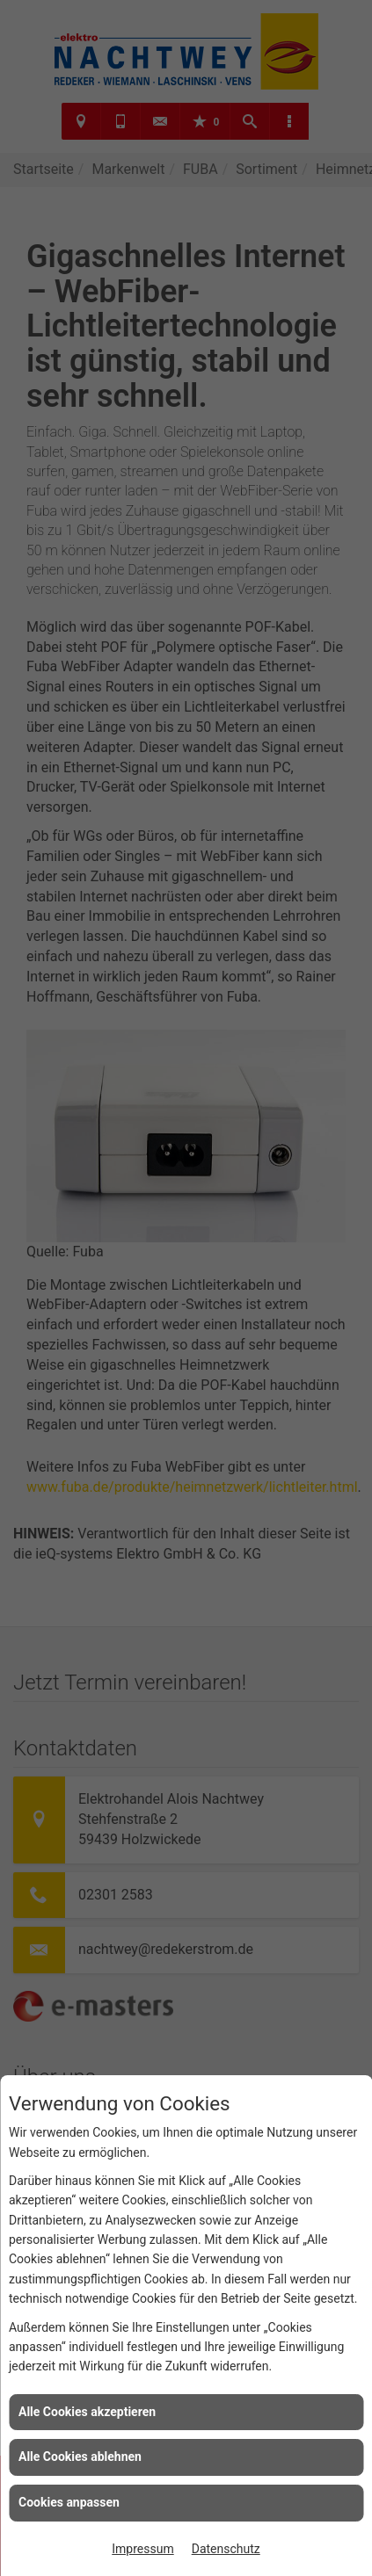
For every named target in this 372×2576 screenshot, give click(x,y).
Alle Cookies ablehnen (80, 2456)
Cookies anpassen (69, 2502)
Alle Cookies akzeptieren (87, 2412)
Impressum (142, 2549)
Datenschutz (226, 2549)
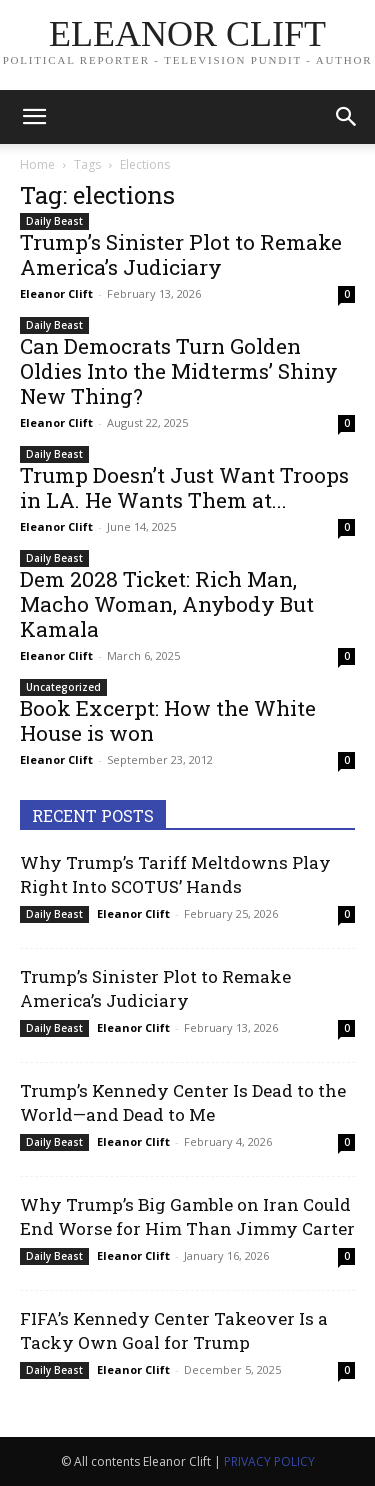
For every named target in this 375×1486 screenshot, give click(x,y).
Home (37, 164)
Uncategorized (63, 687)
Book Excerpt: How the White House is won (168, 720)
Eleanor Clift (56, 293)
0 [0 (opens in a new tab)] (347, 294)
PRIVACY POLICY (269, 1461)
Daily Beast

* * * * * * *

What you need to do
Take every line in the preceding listing that contains "screenshot" and copy it.

Response
For every named target in this 372×2576 screenshot, give click(x,y).
For every named target in this 375×1486 screenshot, give click(x,y).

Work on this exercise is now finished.